Dysfunctional cardiomyocyte signalling and heart disease

Abstract

Cardiomyocyte signalling pathways are central to maintaining the structural and functional integrity of the heart. Dysregulation of these pathways contributes to the onset and progression of heart diseases, including heart failure, arrhythmias and cardiomyopathies. This review focuses on very recent work on dysfunctional cardiomyocyte signalling and its role in the pathophysiology of heart disease. We discuss key pathways, including immune signalling within cardiomyocytes, signalling associated with microtubule dysfunction, Hippo-yes-associated protein signalling and adenosine monophosphate-activated protein kinase signalling, highlighting how aberrations in their regulation lead to impaired cardiomyocyte functions and pinpointing the potential therapeutic opportunities in these pathways. This review underscores the complexity of cardiomyocyte signalling networks and emphasises the need for further dissecting signalling pathways to prevent cardiomyocyte dysfunction.

Figure 1. Molecular pathways involved in inflammatory response in cardiomyocytes.

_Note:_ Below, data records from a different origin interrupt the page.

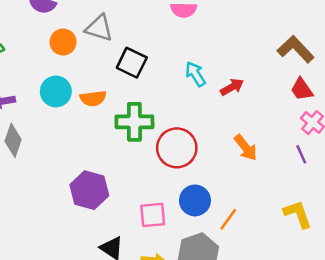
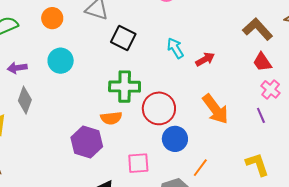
orange circle: (63, 42) -> (52, 18), moved
orange semicircle: (93, 98) -> (111, 118), moved
orange arrow: (246, 148) -> (215, 109), size x1.4
blue circle: (195, 200) -> (175, 139), moved

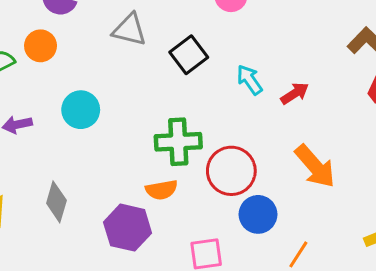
orange circle: (52, 18) -> (41, 46), moved
black square: (123, 38) -> (189, 55), moved, turned 30
gray diamond: (25, 100) -> (56, 202), moved

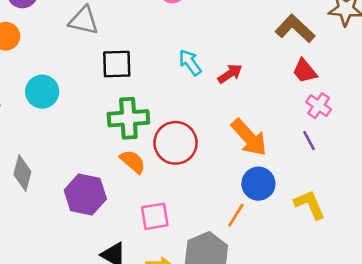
black square: (189, 55) -> (117, 64), moved, turned 36
orange semicircle: (161, 190) -> (133, 162), moved, turned -128
blue circle: (258, 214) -> (258, 184), moved

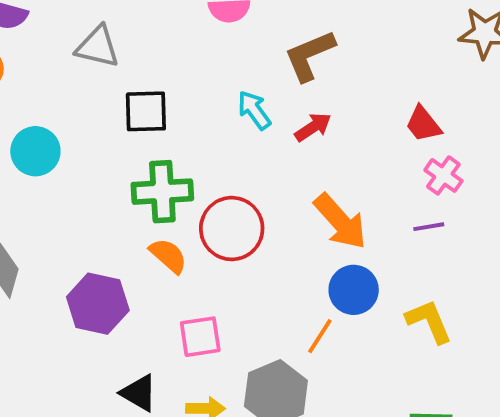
brown L-shape: (295, 29) -> (310, 55), moved, turned -66
purple line: (309, 140) -> (429, 227), turned -72

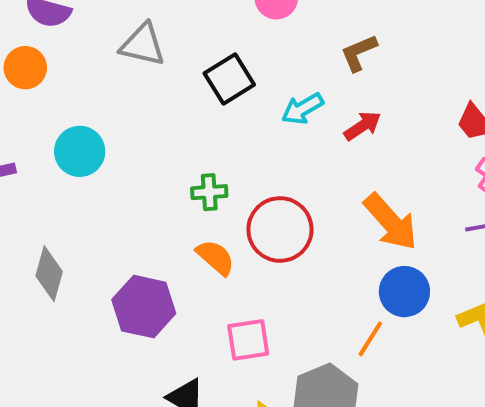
brown L-shape: (310, 55) -> (359, 53), size x0.7
cyan arrow: (254, 110) -> (302, 109), turned -84
black square: (146, 111) -> (229, 79), moved, turned -30
green cross: (162, 192) -> (209, 192), size x0.6

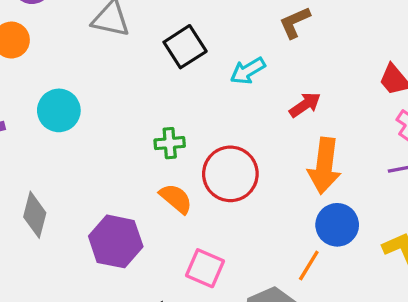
red arrow: (363, 126) -> (305, 105), moved
orange arrow: (391, 222) -> (324, 166), turned 50
pink square: (248, 340) -> (205, 268), turned 33

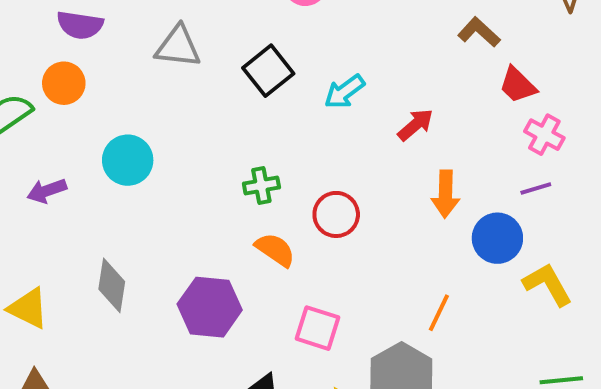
brown L-shape: (295, 22) -> (479, 32), moved, turned 72
orange arrow: (324, 166) -> (445, 194), size x0.7
red circle: (230, 174) -> (336, 214), size x0.7
blue circle: (337, 225) -> (497, 238), moved

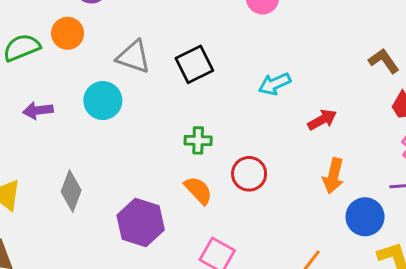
gray triangle: (178, 47) -> (134, 57), moved
black square: (268, 71) -> (194, 64), moved

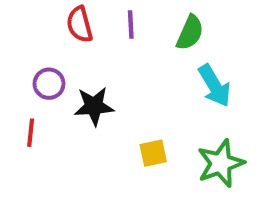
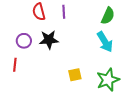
green semicircle: (190, 33) -> (108, 16), moved
black star: (94, 106) -> (49, 40), moved

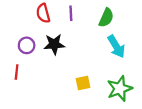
green semicircle: (108, 16) -> (106, 18), moved

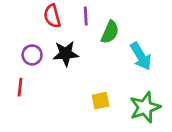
green semicircle: (106, 18) -> (110, 32), moved

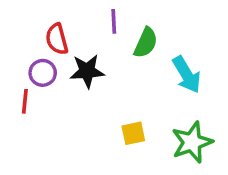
red semicircle: (52, 16) -> (57, 39), moved
red line: (20, 87) -> (25, 101), moved

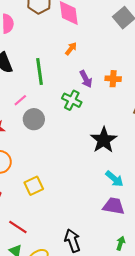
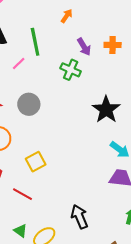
pink line: (20, 100) -> (19, 63), moved
gray circle: (34, 119) -> (29, 104), moved
red line: (18, 227) -> (23, 194), moved

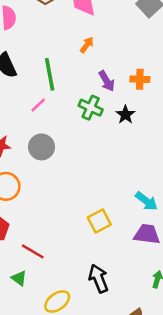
pink line: (19, 63) -> (38, 105), moved
black star: (106, 110) -> (125, 115), moved, size x0.6
yellow square: (36, 162) -> (99, 221), moved
green triangle: (21, 231) -> (19, 278), moved

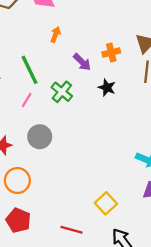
green cross: (91, 108) -> (62, 92), moved, turned 30
yellow square: (99, 221) -> (106, 203), moved
red line: (33, 251) -> (71, 230), moved

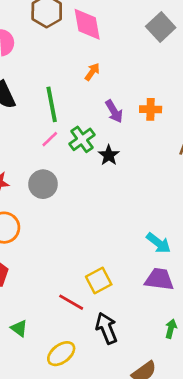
black star: (107, 88) -> (109, 155), moved
pink line: (27, 100) -> (50, 139), moved
red line: (71, 230) -> (71, 302), moved

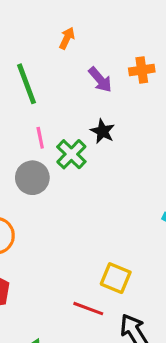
pink line: (50, 139) -> (40, 138), moved, turned -48
green cross: (82, 139) -> (71, 154), moved
yellow square: (99, 281) -> (116, 278), turned -30

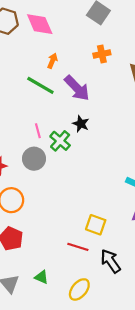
orange cross: (142, 70) -> (102, 54), moved
purple arrow: (100, 80) -> (77, 88), size x1.5
green line: (27, 84) -> (40, 85), moved, turned -36

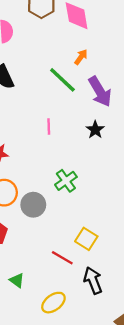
green cross: (60, 141) -> (66, 181), moved
gray circle: (34, 159) -> (33, 205), moved

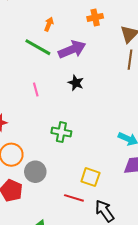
purple arrow: (100, 92) -> (72, 49), turned -68
green cross: (66, 181) -> (61, 132), turned -30
gray circle: (33, 205) -> (35, 172), moved

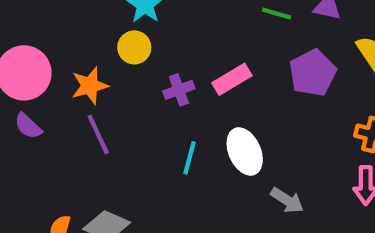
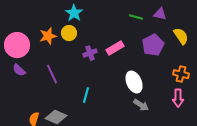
orange star: (90, 86) -> (48, 36), moved
white ellipse: (245, 151) -> (134, 82), moved
cyan line: (189, 158) -> (86, 95), moved

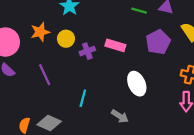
yellow circle: (69, 33) -> (66, 39), moved
pink rectangle: (115, 48) -> (115, 45), turned 48
gray arrow: (141, 105) -> (120, 116), moved

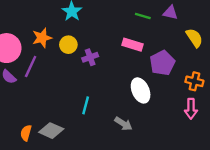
purple pentagon: (158, 42) -> (162, 63), moved
pink rectangle: (115, 45) -> (133, 45), moved
purple line: (45, 75) -> (31, 66), moved, turned 50

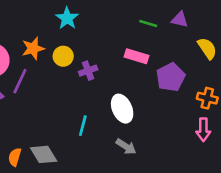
white ellipse: (141, 90) -> (122, 109), moved
gray diamond: (51, 131) -> (44, 154), turned 35

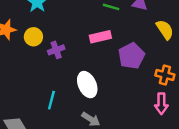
pink rectangle: (136, 56) -> (100, 37), turned -30

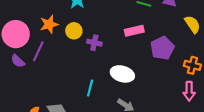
purple cross: (56, 50) -> (94, 43), turned 32
white ellipse: (87, 85) -> (122, 74), turned -50

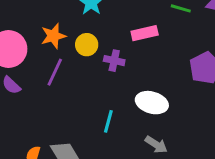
pink rectangle: (134, 31) -> (145, 33), moved
purple line: (38, 51) -> (55, 72), moved

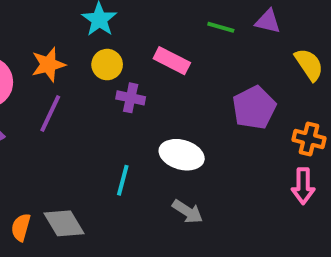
pink rectangle: (145, 33) -> (172, 61), turned 40
yellow circle: (87, 45) -> (107, 65), moved

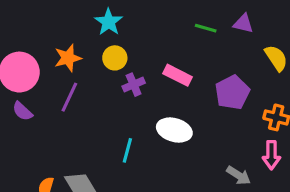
pink rectangle: (172, 61) -> (177, 75), moved
purple cross: (131, 98) -> (134, 85), turned -35
gray arrow: (187, 212) -> (239, 175), moved

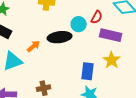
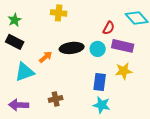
cyan circle: (79, 24) -> (98, 49), moved
yellow star: (112, 60) -> (124, 71), turned 30

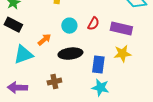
red semicircle: (109, 28) -> (93, 24), moved
black ellipse: (72, 48) -> (70, 54), moved
cyan circle: (98, 49) -> (69, 26), moved

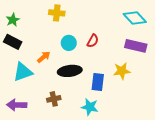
purple rectangle: (121, 29) -> (136, 46), moved
cyan star: (100, 88) -> (90, 107), moved

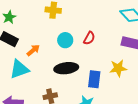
orange arrow: (44, 57) -> (33, 50), moved

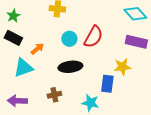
red semicircle: (89, 38) -> (93, 37), size x1.6
blue rectangle: (94, 79) -> (107, 84), moved

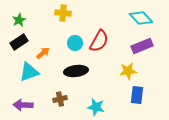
black rectangle: (13, 38) -> (19, 42), turned -60
purple rectangle: (136, 42) -> (142, 46), turned -35
blue rectangle: (107, 84) -> (137, 95), moved

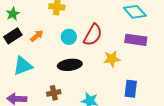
purple rectangle: (142, 46) -> (136, 40), turned 30
orange arrow: (43, 53) -> (37, 36), moved
yellow star: (128, 71) -> (112, 59), moved

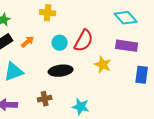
yellow star: (112, 59) -> (103, 65), turned 30
blue rectangle: (131, 89) -> (142, 75), moved

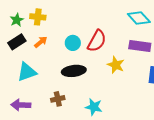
yellow cross: (48, 13) -> (38, 17), moved

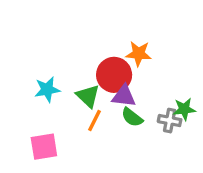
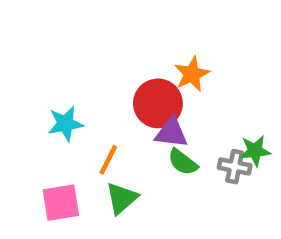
orange star: (139, 54) -> (192, 74), turned -30
green triangle: (88, 96) -> (122, 198), moved, turned 35
orange line: (94, 121) -> (108, 160), moved

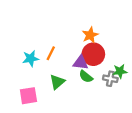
red circle: (158, 103) -> (93, 54), moved
orange line: (108, 160) -> (51, 53), moved
green triangle: (122, 198) -> (57, 82), moved

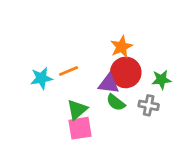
orange line: (51, 53) -> (69, 71), turned 40
green star: (120, 71) -> (161, 80), moved
pink square: (28, 96) -> (80, 128), moved

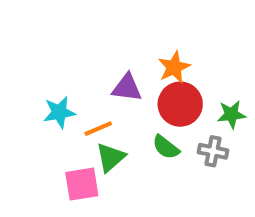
orange line: (69, 71) -> (98, 129), moved
purple triangle: (109, 84) -> (127, 88), moved
pink square: (80, 128) -> (82, 184), moved

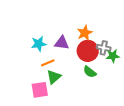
cyan star: (59, 112) -> (39, 44), moved
green semicircle: (166, 147) -> (90, 72), moved
gray cross: (213, 151) -> (104, 48), moved

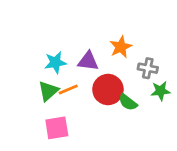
red circle: (88, 51) -> (108, 90), moved
green star: (113, 56) -> (161, 91), moved
green triangle: (54, 77) -> (48, 91), moved

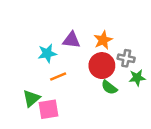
purple triangle: (88, 61) -> (72, 40), moved
red circle: (108, 90) -> (102, 66), moved
green triangle: (48, 91) -> (31, 98), moved

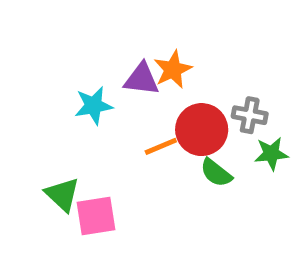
orange star: (103, 40) -> (173, 70), moved
orange line: (58, 76) -> (161, 146), moved
green triangle: (31, 98) -> (62, 194), turned -36

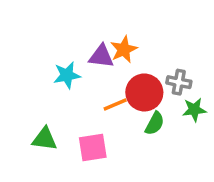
green semicircle: (216, 173) -> (155, 123), turned -100
green triangle: (62, 194) -> (45, 139), turned -36
pink square: (96, 216) -> (93, 148), moved

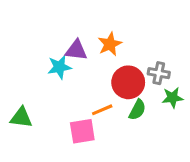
purple triangle: (101, 56) -> (76, 50), moved
orange line: (115, 105) -> (102, 110), moved
green triangle: (45, 139) -> (21, 117), moved

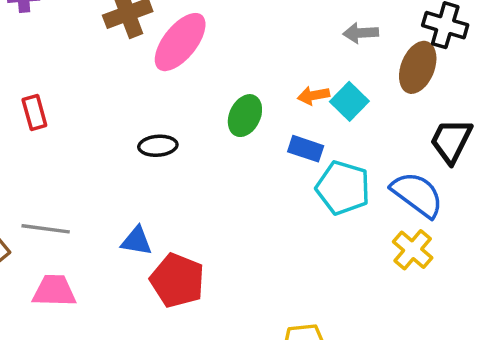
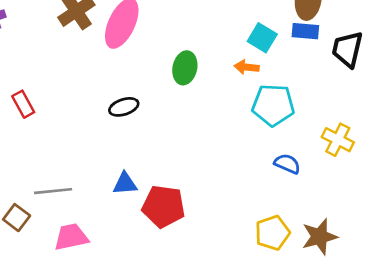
orange arrow: (313, 96) -> (247, 67), moved, turned 30
blue rectangle: (306, 149) -> (305, 31), moved
blue semicircle: (417, 194) -> (287, 164), moved, size x0.6

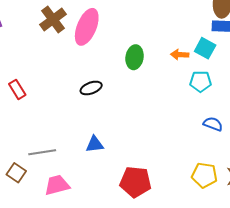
cyan square: (262, 38) -> (205, 48), moved
cyan pentagon: (273, 105) -> (201, 81), size x0.7
red pentagon: (163, 206) -> (136, 182), moved
yellow pentagon: (272, 233) -> (204, 175), turned 30

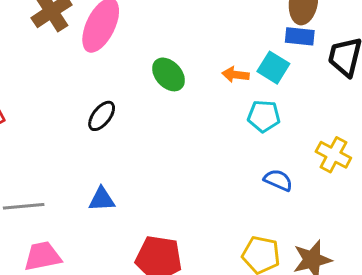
green ellipse: (135, 57) -> (168, 74), turned -55
black ellipse: (91, 88) -> (102, 116), turned -35

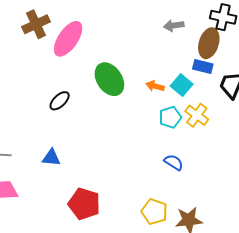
green ellipse: (168, 74) -> (109, 79), size x1.4
cyan pentagon: (264, 116) -> (170, 117), turned -30
yellow cross: (333, 155) -> (197, 115), moved

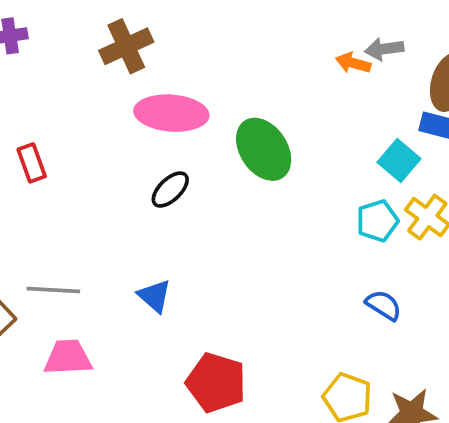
pink ellipse: (68, 39) -> (171, 113), moved, turned 60
orange arrow: (155, 86) -> (353, 63), moved
blue triangle: (51, 158) -> (154, 296), turned 36

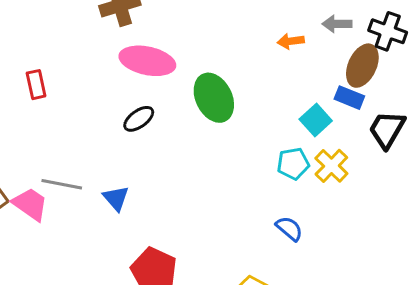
gray arrow: (384, 49) -> (337, 24), moved
orange arrow: (353, 63) -> (291, 41), turned -30
gray line: (53, 290) -> (62, 184), moved
pink trapezoid: (68, 358) -> (30, 204), moved, turned 30

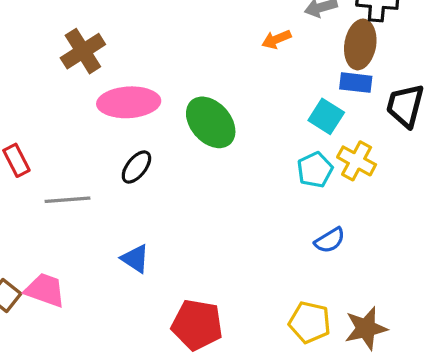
gray line: (62, 184) -> (68, 200), moved
blue semicircle: (289, 228) -> (330, 240), turned 124

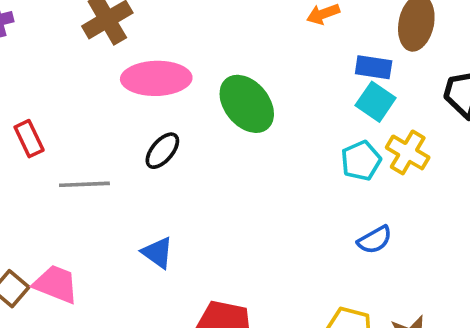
blue rectangle: (356, 83) -> (374, 67), moved

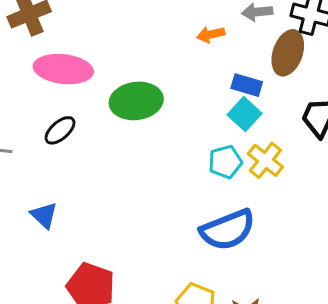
green ellipse: (247, 104) -> (136, 101), turned -66
blue semicircle: (375, 240) -> (228, 230), size x1.8

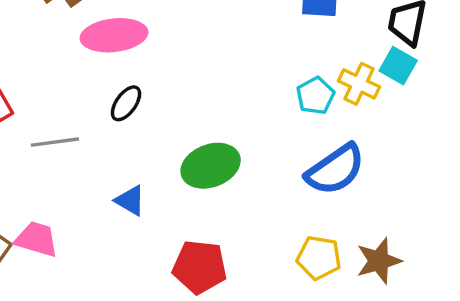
green ellipse: (136, 101) -> (211, 166), moved
cyan square: (244, 114) -> (398, 66), moved

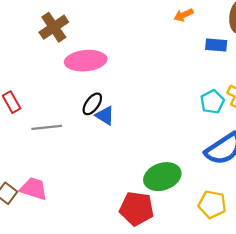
green ellipse: (211, 166) -> (162, 177), moved
blue triangle: (130, 201) -> (105, 116), moved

In response to stress or injury, signalling pathways involving pattern recognition receptors (PPRs) play key roles in mediating innate immune responses in cardiomyocytes. PPRs in response to DAMPs (damage recognition) or PAMPs (pathogen recognition) can lead to activation of the inflammatory pathways. PPRs include transmembrane receptors (e.g. TLRs or IL-Rs) or cytosolic receptors (e.g. NLRP3 or AIM2). Activation through TLR signalling cascades or cGAS-STING activation leads to transcriptional changes in multiple pro-inflammatory cytokines (e.g. TNFα, IL-1β, IL-18, type I IFN). Activation of IL-Rs can be triggered by interleukins, which can bind to the receptor on the cardiomyocyte cell surface and activate JAK/STAT to induce the production of multiple inflammatory cytokines (IL-6, IL-1β and IL-33). Activation of NLRP3 or AIM2 inflammasome results in cleavage of proinflammatory cytokines (IL-18, IL-1β) and GSDMD, leading to the formation of GSDMD pores on the membrane. Black dotted lines represent potential pathway interactions. AIM2, absent in melanoma 2; C-GSDMD, cleaved C-terminal gasdermin D; CASP11, Capase-11; cGAMP, cyclic guanosine monophosphate; cGAS, cyclic GMP-AMP synthase; DAMPs, damage-associated molecular patterns; ER, endoplasmic reticulum; GP130, glycoprotein 130; GSDMD, gasdermin D; IFN, Interferon; IL-11, Interleukin-11; IL-11R, Interleukin-11 receptor; IL-1β, Interleukin 1 beta; IL-18, Interleukin-18; IL-33, Interleukin-33; IL-6, Interleukin-6; IRF1, interferon regulatory factor 1; IRF3, interferon regulatory factor 3; JAK, Janus Kinase; mtDNA, mitochondrial DNA; MYD88, myeloid differentiation primary response 88; N-GSDMD, cleaved N-terminal gasdermin D; Na+, sodium; NF-κB, nuclear factor kappa B; NLRP3, NLR family pyrin domain containing 3; P, phosphate; PAMPs, pathogen-associated molecular patterns; ROS, reactive oxygen species; STAT3, signal transducer and activator of transcription 3; STING, stimulator of interferon genes; TLR, toll-like receptors; TNF-α, tumour necrosis factor-alpha.